### DATA EXCERPTS

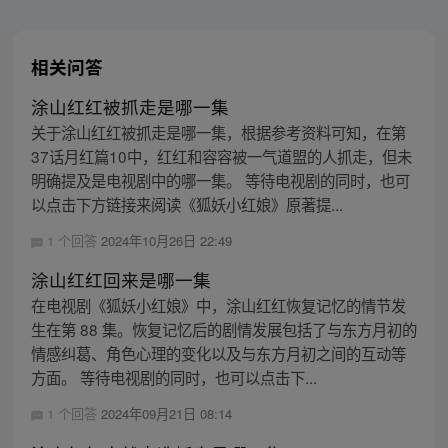
相关问答
涂山红红被抓走是哪一集
关于涂山红红被抓走是哪一集，根据参考资料可知，在第
37话月红篇10中，红红和容容被一气道盟的人抓走，但未
明确提及是电视剧中的哪一集。 等待电视剧的同时，也可
以点击下方链接来阅读《狐妖小红娘》原著提...
1 个回答
2024年10月26日 22:49
涂山红红回来是哪一集
在电视剧《狐妖小红娘》中，涂山红红恢复记忆的情节发
生在第 88 集。恢复记忆后的剧情发展包括了与东方月初的
情感纠葛、角色心理的变化以及与东方月初之间的互动等
方面。 等待电视剧的同时，也可以点击下...
1 个回答
2024年09月21日 08:14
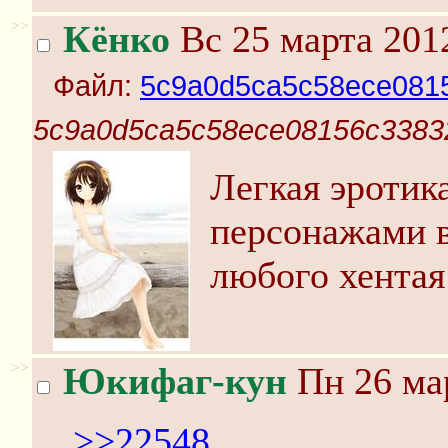
>>
Кёнко
Вс 25 марта 201
Файл:
5c9a0d5ca5c58ece081
5c9a0d5ca5c58ece08156c3383
Легкая эроти
персонажами в
любого хентая
>>
Юкифаг-кун
Пн 26 мар
>>22548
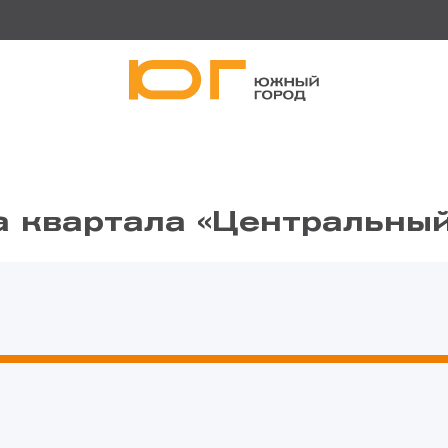
а квартала «Центральны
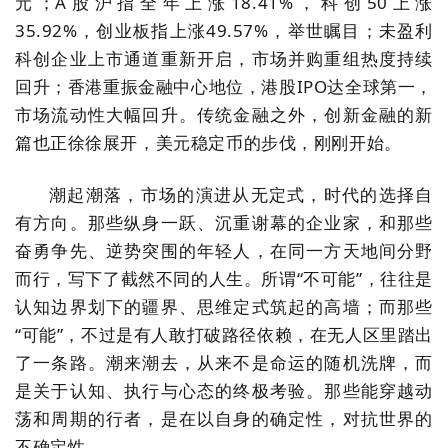
元；
A
股沪指全年上涨
18.41%
，科创
50
上涨
35.92%
，创业板指上涨
49.57%
，举世瞩目；未盈利
科创企业上市通道重新开启，市场并购重组热度持续
回升；香港重振金融中心地位，港股
IPO
达全球第一，
市场流动性大幅回升。传统金融之外，创新金融的新
篇也正徐徐展开，美元稳定币的步伐，刚刚开始。
潮起潮落，市场的演进从无定式，时代的选择自
有方向。那些纵身一跃、沉重谢幕的企业家，和那些
奋勇争先、逆势突围的年轻人，在同一方天地间分野
而行，写下了截然不同的人生。所谓
“
不可能
”
，往往是
认知边界划下的疆界、思维定式筑起的高墙；而那些
“可能”，不过是有人敢打破路径依赖，在无人区里踏出
了一条路。潮来潮去，从来不是命运的随机洗牌，而
是关于认知、执行与心态的终极考验。那些能穿越动
荡和周期的行者，是在以自身的确定性，对抗世界的
不确定性。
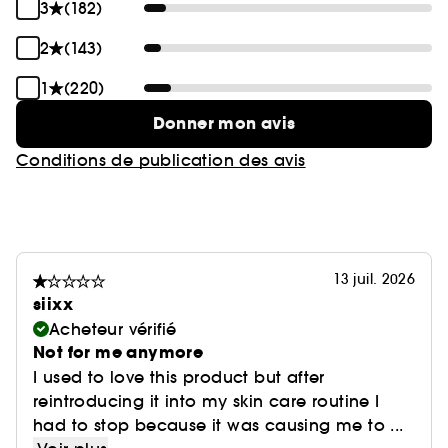
3
(182)
2
(143)
1
(220)
Donner mon avis
Conditions de publication des avis
13 juil. 2026
siixx
Acheteur vérifié
Not for me anymore
I used to love this product but after
reintroducing it into my skin care routine I
had to stop because it was causing me to ...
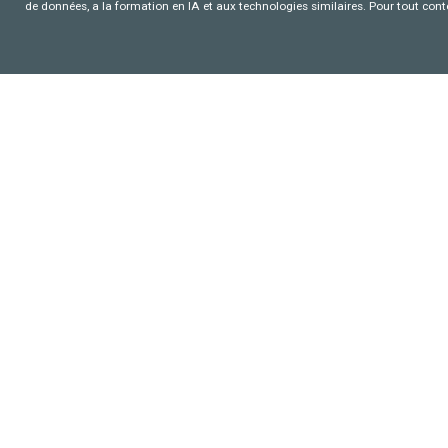
de données, a la formation en IA et aux technologies similaires. Pour tout con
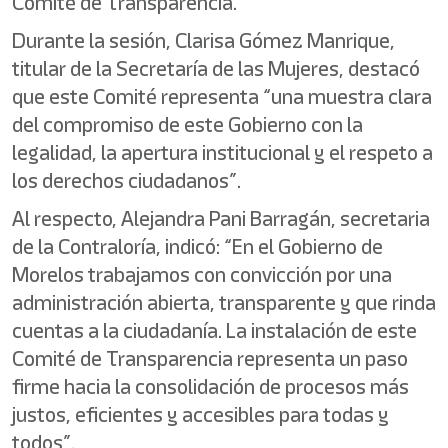
Comité de Transparencia.
Durante la sesión, Clarisa Gómez Manrique,
titular de la Secretaría de las Mujeres, destacó
que este Comité representa “una muestra clara
del compromiso de este Gobierno con la
legalidad, la apertura institucional y el respeto a
los derechos ciudadanos”.
Al respecto, Alejandra Pani Barragán, secretaria
de la Contraloría, indicó: “En el Gobierno de
Morelos trabajamos con convicción por una
administración abierta, transparente y que rinda
cuentas a la ciudadanía. La instalación de este
Comité de Transparencia representa un paso
firme hacia la consolidación de procesos más
justos, eficientes y accesibles para todas y
todos”.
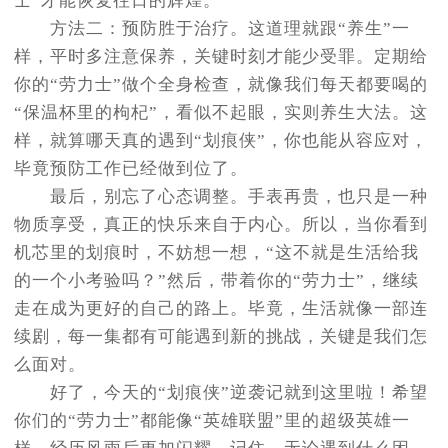
士”才能恢复往日的辉煌。
方法二：预防胜于治疗。这道理就跟“养生”一
样，平时多注意保养，关键时刻才能少受罪。定期给
你的“劳力士”做个全身检查，就像我们每天都要喝的
“保温杯里的枸杞”，看似不起眼，实则养生大法。这
样，就算哪天真的遇到“划痕侠”，你也能从容应对，
毕竟预防工作已经做到位了。
最后，别忘了心态调整。手表再贵，也只是一种
物质享受，真正的快乐来自于内心。所以，当你看到
机芯里的划痕时，不妨想一想，“这不就是生活给我
的一个小考验吗？”然后，带着你的“劳力士”，继续
走在成为更好的自己的路上。毕竟，生活就像一部连
续剧，每一集都有可能遇到新的挑战，关键是我们怎
么面对。
好了，今天的“划痕侠”逆袭记就到这里啦！希望
你们的“劳力士”都能像“英雄联盟”里的超级英雄一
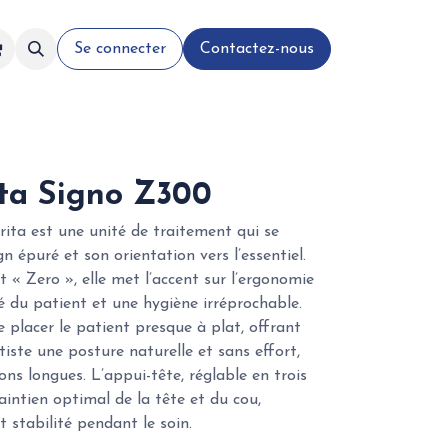
Se connecter
Contactez-nous
ta Signo Z300
ita est une unité de traitement qui se
n épuré et son orientation vers l’essentiel.
t « Zero », elle met l’accent sur l’ergonomie
té du patient et une hygiène irréprochable.
 placer le patient presque à plat, offrant
tiste une posture naturelle et sans effort,
ons longues. L’appui-tête, réglable en trois
aintien optimal de la tête et du cou,
 stabilité pendant le soin.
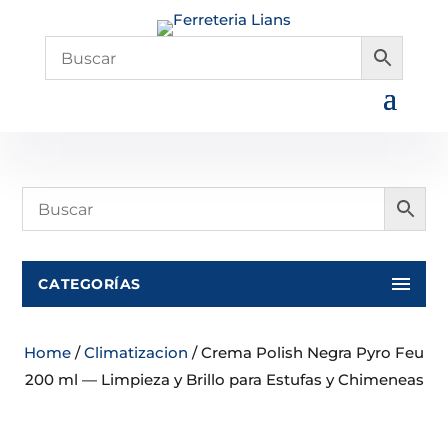
CATEGORÍAS
Home
/
Climatizacion
/ Crema Polish Negra Pyro Feu
200 ml — Limpieza y Brillo para Estufas y Chimeneas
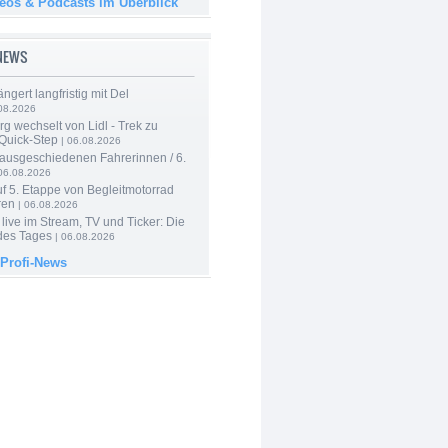
deos & Podcasts im Überblick
-NEWS
ngert langfristig mit Del
08.2026
g wechselt von Lidl - Trek zu
 Quick-Step
| 06.08.2026
 ausgeschiedenen Fahrerinnen / 6.
06.08.2026
f 5. Etappe von Begleitmotorrad
ren
| 06.08.2026
live im Stream, TV und Ticker: Die
des Tages
| 06.08.2026
 Profi-News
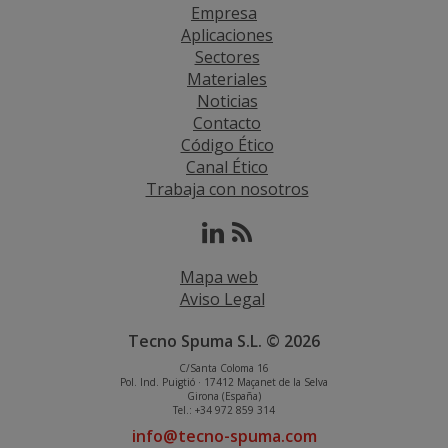
Empresa
Aplicaciones
Sectores
Materiales
Noticias
Contacto
Código Ético
Canal Ético
Trabaja con nosotros
Mapa web
Aviso Legal
Tecno Spuma S.L. © 2026
C/Santa Coloma 16
Pol. Ind. Puigtió · 17412 Maçanet de la Selva
Girona (España)
Tel.: +34 972 859 314
info@tecno-spuma.com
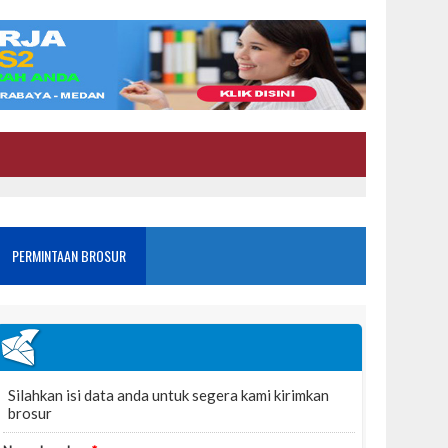
PERMINTAAN BROSUR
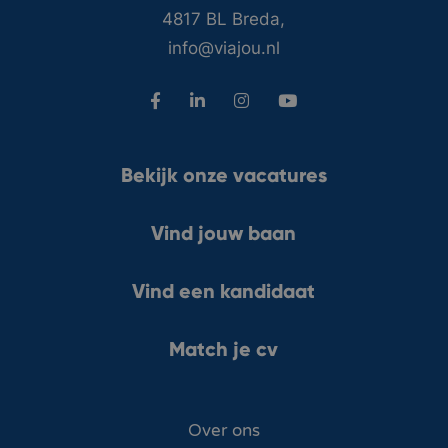
4817 BL Breda,
info@viajou.nl
Bekijk onze vacatures
Vind jouw baan
Vind een kandidaat
Match je cv
Over ons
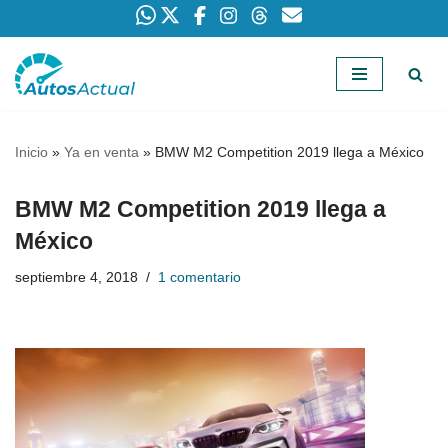
Saltar
al
contenido
Inicio
»
Ya en venta
»
BMW M2 Competition 2019 llega a México
BMW M2 Competition 2019 llega a
México
septiembre 4, 2018
1 comentario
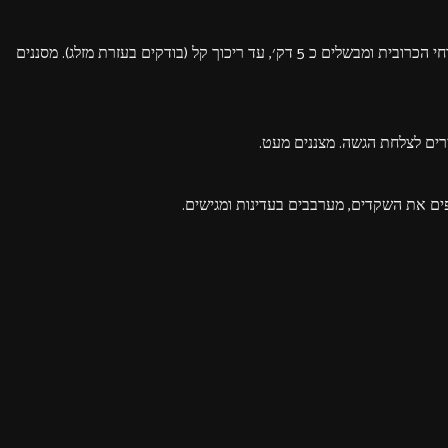
ממלאים סיר במים, מוספים מעט מלח ומביאים לרתיחה. מוספים את פרחי הכרובית ומבשלים כ 5 דק׳, עד ריכוך קל (בודקים בעזרת מזלג). מסננים
ים לצלחת הגשה. מצננים מעט.
פים את השקדים, מערבבים בעדינות ומגישים.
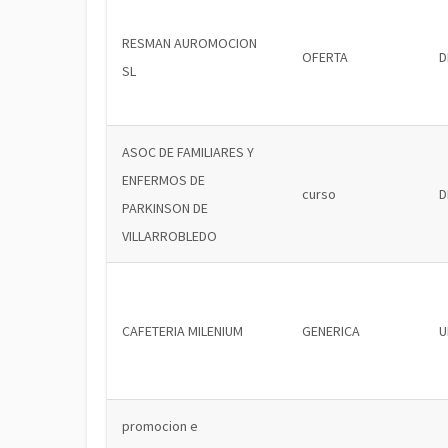
RESMAN AUROMOCION
OFERTA
D
SL
ASOC DE FAMILIARES Y
ENFERMOS DE
curso
D
PARKINSON DE
VILLARROBLEDO
CAFETERIA MILENIUM
GENERICA
U
promocion e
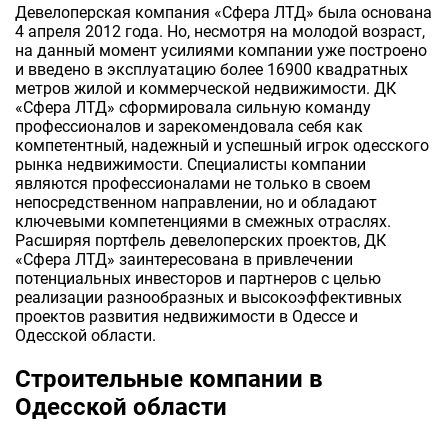
Девелоперская компания «Сфера ЛТД» была основана
4 апреля 2012 года. Но, несмотря на молодой возраст,
на данный момент усилиями компании уже построено
и введено в эксплуатацию более 16900 квадратных
метров жилой и коммерческой недвижимости. ДК
«Сфера ЛТД» сформировала сильную команду
профессионалов и зарекомендовала себя как
компетентный, надежный и успешный игрок одесского
рынка недвижимости. Специалисты компании
являются профессионалами не только в своем
непосредственном направлении, но и обладают
ключевыми компетенциями в смежных отраслях.
Расширяя портфель девелоперских проектов, ДК
«Сфера ЛТД» заинтересована в привлечении
потенциальных инвесторов и партнеров с целью
реализации разнообразных и высокоэффективных
проектов развития недвижимости в Одессе и
Одесской области.
Строительные компании в
Одесской области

######

*YOUR GOAL*. Scan the entries for lines holding the string "компании", then copy every one of them.

*SOLVED PROBLEM*.
на данный момент усилиями компании уже построено
рынка недвижимости. Специалисты компании
Строительные компании в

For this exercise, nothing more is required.